Question: In a typical twelvemonth, about how much money do you spend on the post-obit?

Concerts

Source: Nielsen Music 360 US, 2015.

Concert tours used to support album releases.  Now, there may not even be an album to sell.

According to just-released data from Nielsen, more than half of every dollar spent on music in the United states went to live events.  The survey, conducted final year, showed a massive 52% of music-related consumer spending involved some sort of live effect, with festivals commanding a 10% slice.  That said, smaller music sessions and DJ-driven events too claimed x%, function of a broader shift away from large, unmarried- or double-superstar artist bills.

Overall, Nielsen institute the average American music consumer spent $152 over the course of a twelvemonth.

All of that spells big money for a number of companies focused on alive events, including heavyweights similar Alive Nation and AEG Alive.  Others similar Magnifi, Bandsintown, Songkick, and Jakprints are well-positioned confronting the trend, with analytics playing a far bigger role.  But recently, Live Nation caused information-focused BigChampagne with seriously regrettable results, though despite the rapidly-shuttered 'Live Nation Labs,' data is definitely part of live music'due south future.

Glaringly absent from the survey were items like music trade, oftentimes purchased aslope expensive concessions and parking at gigs.  Given the number of loftier-dollar add-ons at shows, it's likely that live music spending is actually higher.  Separately, smaller, contained artists are gaining greater sensation of how to sell merch at gigs, thanks to startups similar AtVenu.

Also not counted are smaller, independently-contracted gigs through companies like GigSalad, a growing source of artist income.

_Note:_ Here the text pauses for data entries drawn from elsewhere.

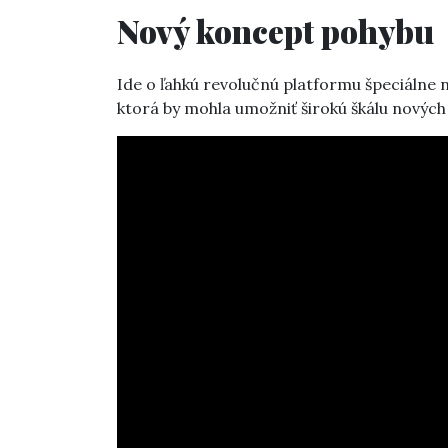
Nový koncept pohybu
Ide o ľahkú revolučnú platformu špeciálne 
ktorá by mohla umožniť širokú škálu nových 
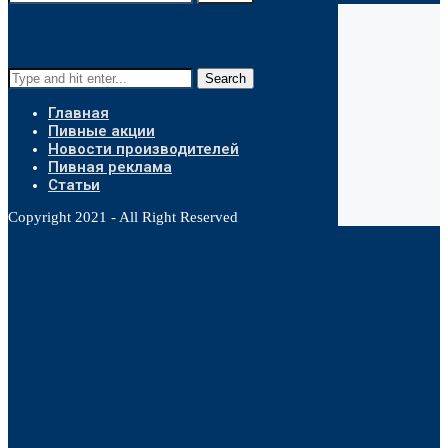
Search
Главная
Пивные акции
Новости производителей
Пивная реклама
Статьи
Copyright 2021 - All Right Reserved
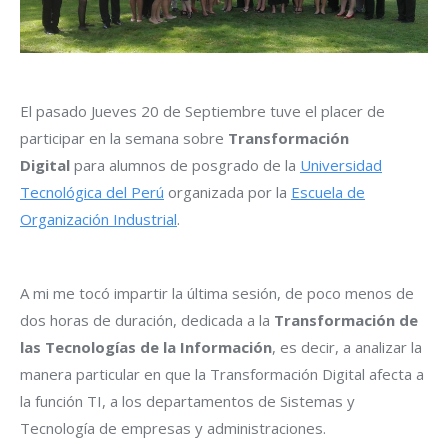
El pasado Jueves 20 de Septiembre tuve el placer de
participar en la semana sobre
Transformación
Digital
para alumnos de posgrado de la
Universidad
Tecnológica del Perú
organizada por la
Escuela de
Organización Industrial
.
A mi me tocó impartir la última sesión, de poco menos de
dos horas de duración, dedicada a la
Transformación de
las Tecnologías de la Información
, es decir, a analizar la
manera particular en que la Transformación Digital afecta a
la función TI, a los departamentos de Sistemas y
Tecnología de empresas y administraciones.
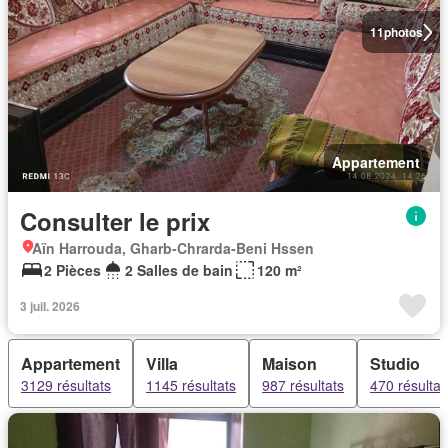
11
photos
Appartement
Consulter le prix
Aïn Harrouda, Gharb-Chrarda-Beni Hssen
2 Pièces
2 Salles de bain
120 m²
3 juil. 2026
Appartement
Villa
Maison
Studio
3129 résultats
1145 résultats
987 résultats
470 résultat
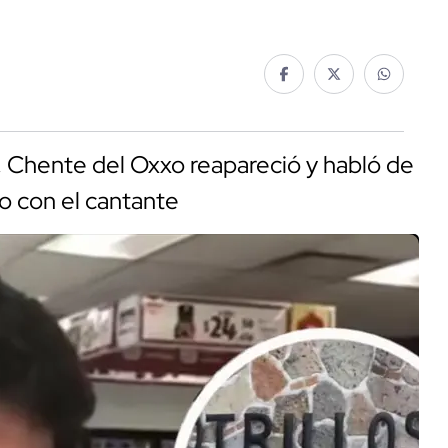
, Chente del Oxxo reapareció y habló de
o con el cantante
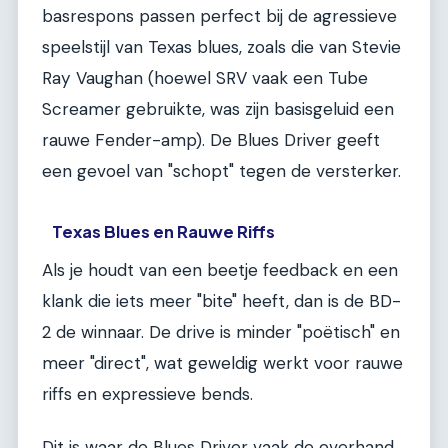
basrespons passen perfect bij de agressieve
speelstijl van Texas blues, zoals die van Stevie
Ray Vaughan (hoewel SRV vaak een Tube
Screamer gebruikte, was zijn basisgeluid een
rauwe Fender-amp). De Blues Driver geeft
een gevoel van "schopt" tegen de versterker.
Texas Blues en Rauwe Riffs
Als je houdt van een beetje feedback en een
klank die iets meer "bite" heeft, dan is de BD-
2 de winnaar. De drive is minder "poëtisch" en
meer "direct", wat geweldig werkt voor rauwe
riffs en expressieve bends.
Dit is waar de Blues Driver vaak de overhand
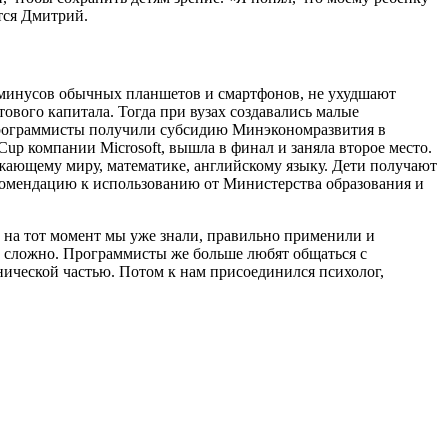
ется Дмитрий.
ы минусов обычных планшетов и смартфонов, не ухудшают
ового капитала. Тогда при вузах создавались малые
программисты получили субсидию Минэкономразвития в
up компании Microsoft, вышла в финал и заняла второе место.
жающему миру, математике, английскому языку. Дети получают
екомендацию к использованию от Министерства образования и
ю на тот момент мы уже знали, правильно применили и
ыло сложно. Программисты же больше любят общаться с
нической частью. Потом к нам присоединился психолог,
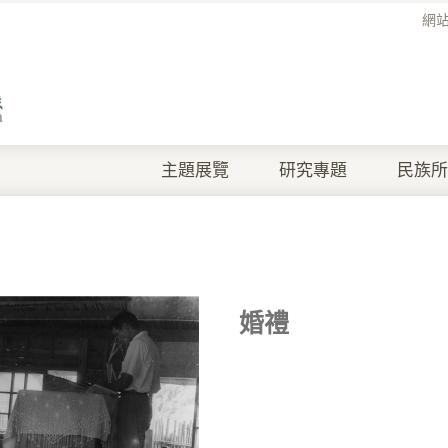
網
主題展覽
研究專題
民族所
婚禮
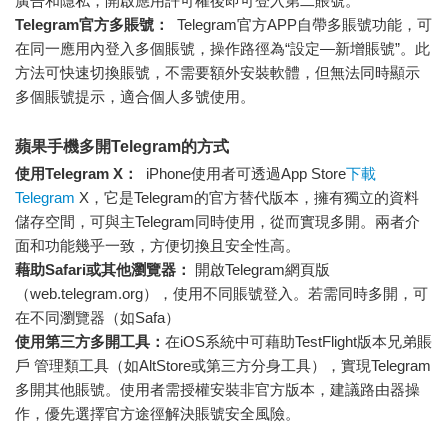
廣告和隱私，開啟應用許可權後即可登入第二賬號。
Telegram官方多賬號：
Telegram官方APP自帶多賬號功能，可
在同一應用內登入多個賬號，操作路徑為“設定—新增賬號”。此
方法可快速切換賬號，不需要額外安裝軟體，但無法同時顯示
多個賬號提示，適合個人多號使用。
蘋果手機多開Telegram的方式
使用Telegram X：
iPhone使用者可透過App Store
下載
Telegram
X，它是Telegram的官方替代版本，擁有獨立的資料
儲存空間，可與主Telegram同時使用，從而實現多開。兩者介
面和功能幾乎一致，方便切換且安全性高。
藉助Safari或其他瀏覽器：
開啟Telegram網頁版
（web.telegram.org），使用不同賬號登入。若需同時多開，可
在不同瀏覽器（如Safa）
使用第三方多開工具：
在iOS系統中可藉助TestFlight版本兄弟賬
戶 管理類工具（如AltStore或第三方分身工具），實現Telegram
多開其他賬號。使用者需授權安裝非官方版本，建議路由器操
作，優先選擇官方途徑解決賬號安全風險。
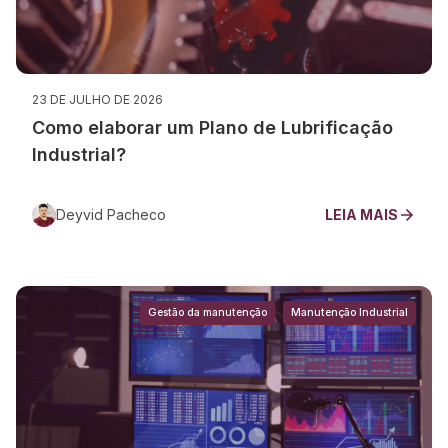
23 DE JULHO DE 2026
Como elaborar um Plano de Lubrificação
Industrial?
Deyvid Pacheco
LEIA MAIS
Gestão da manutenção
Manutenção Industrial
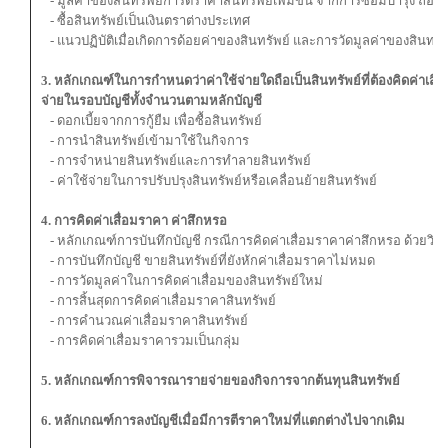
- มูลค่าของสินทรัพย์การตีราคาสินทรัพย์เพิ่มขึ้น จากการซ่อมบำรุง ถือเป็
- ซื้อสินทรัพย์เป็นเงินตราต่างประเทศ
- แนวปฏิบัติเมื่อเกิดการด้อยค่าของสินทรัพย์ และการวัดมูลค่าของสินทรัพ
3. หลักเกณฑ์ในการกำหนดว่าค่าใช้จ่ายใดถือเป็นสินทรัพย์ที่ต้องคิดค่าเสื
จ่ายในรอบบัญชีทั้งจำนวนตามหลักบัญชี
- ดอกเบี้ยจากการกู้ยืม เพื่อซื้อสินทรัพย์
- การนำสินทรัพย์เข้ามาใช้ในกิจการ
- การจำหน่ายสินทรัพย์และการทำลายสินทรัพย์
- ค่าใช้จ่ายในการปรับปรุงสินทรัพย์หรือเคลื่อนย้ายสินทรัพย์
4. การคิดค่าเสื่อมราคา ค่าสึกหรอ
- หลักเกณฑ์การบันทึกบัญชี กรณีการคิดค่าเสื่อมราคาค่าสึกหรอ ด้วยวิ
- การบันทึกบัญชี ขายสินทรัพย์ที่ยังหักค่าเสื่อมราคาไม่หมด
- การวัดมูลค่าในการคิดค่าเสื่อมของสินทรัพย์ใหม่
- การสิ้นสุดการคิดค่าเสื่อมราคาสินทรัพย์
- การคำนวณค่าเสื่อมราคาสินทรัพย์
- การคิดค่าเสื่อมราคารวมเป็นกลุ่ม
5. หลักเกณฑ์การพิจารณารายจ่ายของกิจการจากต้นทุนสินทรัพย์
6. หลักเกณฑ์การลงบัญชีเมื่อมีการตีราคาใหม่ที่แตกต่างไปจากเดิม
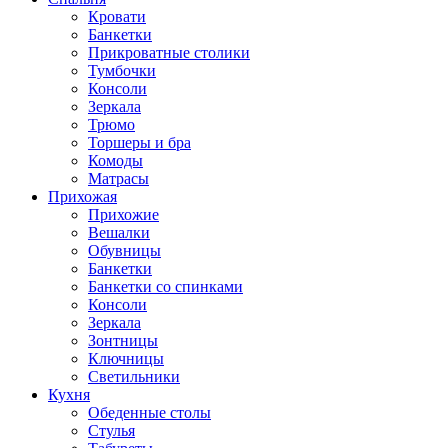
Кровати
Банкетки
Прикроватные столики
Тумбочки
Консоли
Зеркала
Трюмо
Торшеры и бра
Комоды
Матрасы
Прихожая
Прихожие
Вешалки
Обувницы
Банкетки
Банкетки со спинками
Консоли
Зеркала
Зонтницы
Ключницы
Светильники
Кухня
Обеденные столы
Стулья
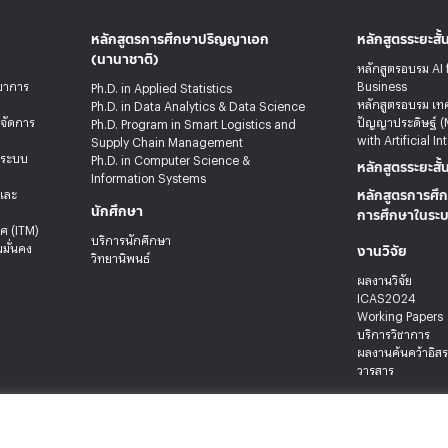
หลักสูตรการศึกษาปริญญาเอก
หลักสูตรระยะสั้
(นานาชาติ)
หลักสูตรอบรม AI 
ทยาการ
Business
Ph.D. in Applied Statistics
หลักสูตรอบรม เท
Ph.D. in Data Analytics & Data Science
รจัดการ
ปัญญาประดิษฐ์ (
Ph.D. Program in Smart Logistics and
with Artificial In
Supply Chain Management
ะระบบ
Ph.D. in Computer Science &
หลักสูตรระยะสั้
Information Systems
หลักสูตรการศึก
ลและ
นักศึกษา
การศึกษาในระ
ศ (ITM)
บริการนักศึกษา
งานวิจัย
มั่นคง
วิทยานิพนธ์
ผลงานวิจัย
ICAS2024
Working Papers
บริการวิชาการ
ผลงานค้นคว้าอิส
วารสาร
 เขตบางกะปิ กรุงเทพมหานคร 10240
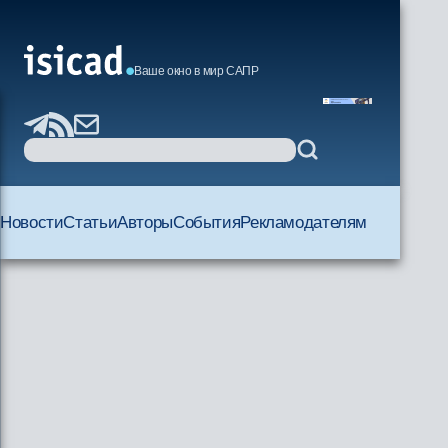
Ваше окно в мир САПР
Новости
Статьи
Авторы
События
Рекламодателям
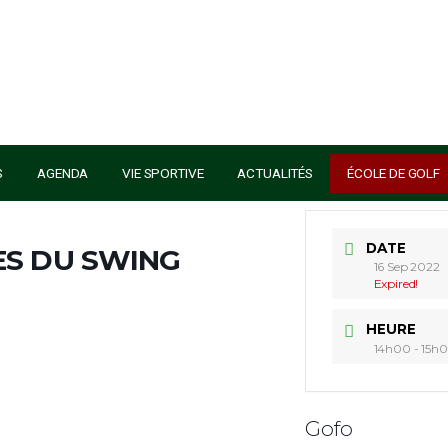
S SERVICES
AGENDA
VIE SPORTIVE
ACTUALITÉS
 BASES DU SWING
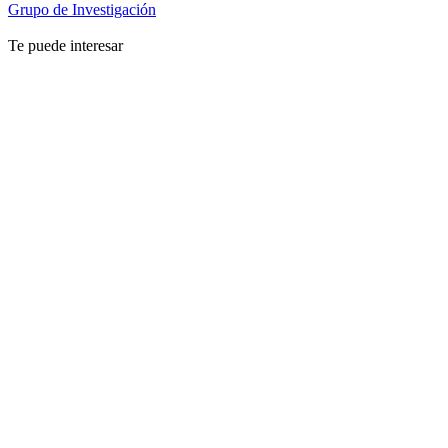
Grupo de Investigación
Te puede interesar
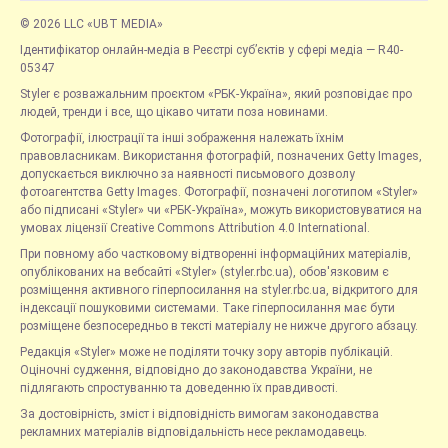
© 2026 LLC «UBT MEDIA»
Ідентифікатор онлайн-медіа в Реєстрі суб’єктів у сфері медіа — R40-
05347
Styler є розважальним проєктом «РБК-Україна», який розповідає про
людей, тренди і все, що цікаво читати поза новинами.
Фотографії, ілюстрації та інші зображення належать їхнім
правовласникам. Використання фотографій, позначених Getty Images,
допускається виключно за наявності письмового дозволу
фотоагентства Getty Images. Фотографії, позначені логотипом «Styler»
або підписані «Styler» чи «РБК-Україна», можуть використовуватися на
умовах ліцензії Creative Commons Attribution 4.0 International.
При повному або частковому відтворенні інформаційних матеріалів,
опублікованих на вебсайті «Styler» (styler.rbc.ua), обов'язковим є
розміщення активного гіперпосилання на styler.rbc.ua, відкритого для
індексації пошуковими системами. Таке гіперпосилання має бути
розміщене безпосередньо в тексті матеріалу не нижче другого абзацу.
Редакція «Styler» може не поділяти точку зору авторів публікацій.
Оціночні судження, відповідно до законодавства України, не
підлягають спростуванню та доведенню їх правдивості.
За достовірність, зміст і відповідність вимогам законодавства
рекламних матеріалів відповідальність несе рекламодавець.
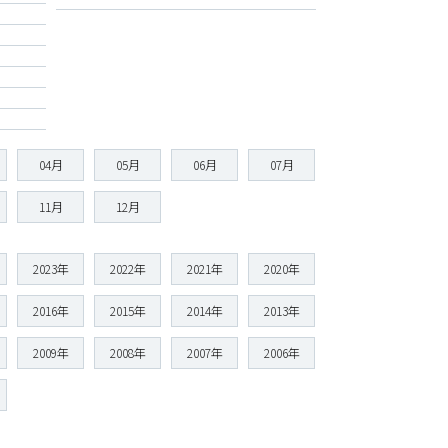
04月
05月
06月
07月
11月
12月
2023年
2022年
2021年
2020年
2016年
2015年
2014年
2013年
2009年
2008年
2007年
2006年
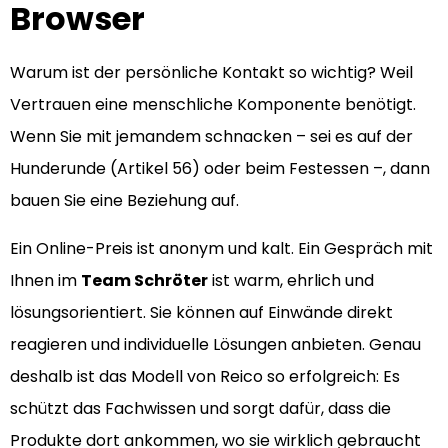
Browser
Warum ist der persönliche Kontakt so wichtig? Weil
Vertrauen eine menschliche Komponente benötigt.
Wenn Sie mit jemandem schnacken – sei es auf der
Hunderunde (Artikel 56) oder beim Festessen –, dann
bauen Sie eine Beziehung auf.
Ein Online-Preis ist anonym und kalt. Ein Gespräch mit
Ihnen im
Team Schröter
ist warm, ehrlich und
lösungsorientiert. Sie können auf Einwände direkt
reagieren und individuelle Lösungen anbieten. Genau
deshalb ist das Modell von Reico so erfolgreich: Es
schützt das Fachwissen und sorgt dafür, dass die
Produkte dort ankommen, wo sie wirklich gebraucht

Among younger buyers, some major differences announced between tweens and Millennials, largely because the latter group has more disposable greenbacks and far more freedom.  That would explicate far college alive result attendance among Millennials, not to mention bigger overall spending on music.

Live Concerts

Looking ahead, live concerts are likely to control an even larger chunk in 2016.  Currently, 'digital tracks and albums' claimed 11 percent of total spending, though paid downloads are sinking fast.  According to separate data released by Nielsen Music, paid downloads from outlets like iTunes and Amazon slumped 12.5 percentage last year, and 23.four percent since 2013.

Other non-live categories are as well sinking fast, peculiarly physical formats, thank you to continued bleeding around the CD.  Indeed, vinyl is the celebrated success story, but full vinyl sales remain a small per centum of the hefty billions once generated by shiny discs.

And that brings us to ane of the biggest advantages of live gigs: scarcity.  In the cease, a concert tin can't be instantly copied and duplicated, and neither can the social, in-person aspects that come up with information technology.